Study material |
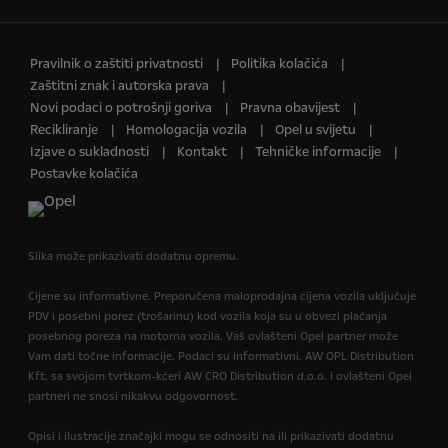
Pravilnik o zaštiti privatnosti
Politika kolačića
Zaštitni znak i autorska prava
Novi podaci o potrošnji goriva
Pravna obavijest
Recikliranje
Homologacija vozila
Opel u svijetu
Izjave o sukladnosti
Kontakt
Tehničke informacije
Postavke kolačića
Slika može prikazivati dodatnu opremu.
Cijene su informativne. Preporučena maloprodajna cijena vozila uključuje
PDV i posebni porez (trošarinu) kod vozila koja su u obvezi plaćanja
posebnog poreza na motorna vozila. Vaš ovlašteni Opel partner može
Vam dati točne informacije. Podaci su informativni. AW OPL Distribution
Kft. sa svojom tvrtkom-kćeri AW CRO Distribution d.o.o. i ovlašteni Opel
partneri ne snosi nikakvu odgovornost.
Opisi i ilustracije značajki mogu se odnositi na ili prikazivati dodatnu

Task statement | The lines you need are those with the word "Distribution"; list them from the entries.

The completed task |
Vam dati točne informacije. Podaci su informativni. AW OPL Distribution
Kft. sa svojom tvrtkom-kćeri AW CRO Distribution d.o.o. i ovlašteni Opel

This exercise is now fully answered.